### Problem details
Would you please transcribe the records below exactly, leaving out the pictures?

### Information supplied
════
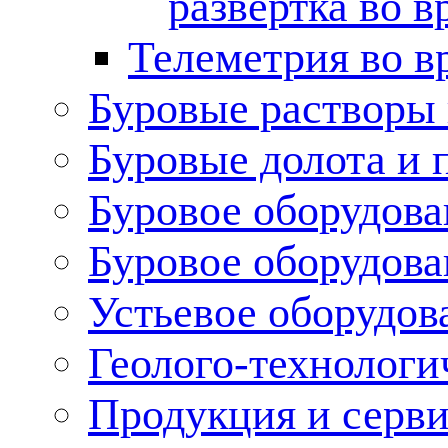
развертка во в
Телеметрия во в
Буровые растворы
Буровые долота и 
Буровое оборудова
Буровое оборудов
Устьевое оборудо
Геолого-технологи
Продукция и серв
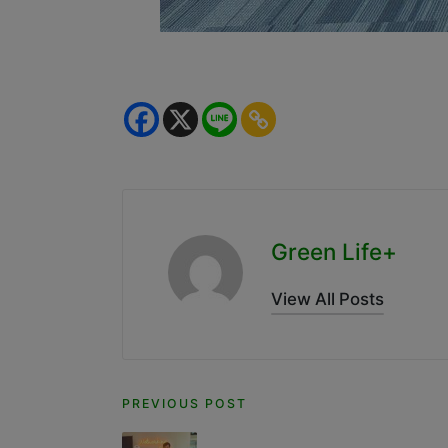
Green Life+
View All Posts
Post
PREVIOUS POST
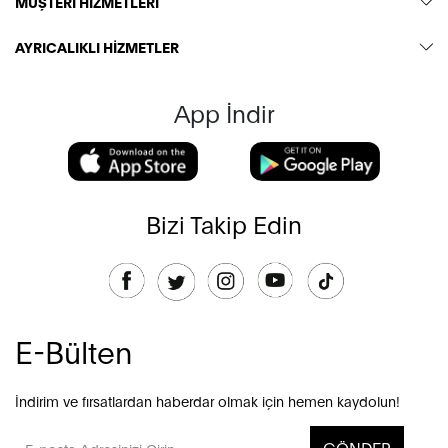
MÜŞTERİ HİZMETLERİ
AYRICALIKLI HİZMETLER
App İndir
Bizi Takip Edin
E-Bülten
İndirim ve fırsatlardan haberdar olmak için hemen kaydolun!
GÖNDER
════
### Completed task
развертка во в
Телеметрия во в
Буровые растворы
Буровые долота и 
Буровое оборудова
Буровое оборудов
Устьевое оборудо
Геолого-технологи
Продукция и серв
Green Life+
View All Posts
Post
PREVIOUS POST
MÜŞTERİ HİZMETLERİ
AYRICALIKLI HİZMETLER
App İndir
Bizi Takip Edin
E-Bülten
İndirim ve fırsatlardan haberdar olmak için hemen kaydolun!
GÖNDER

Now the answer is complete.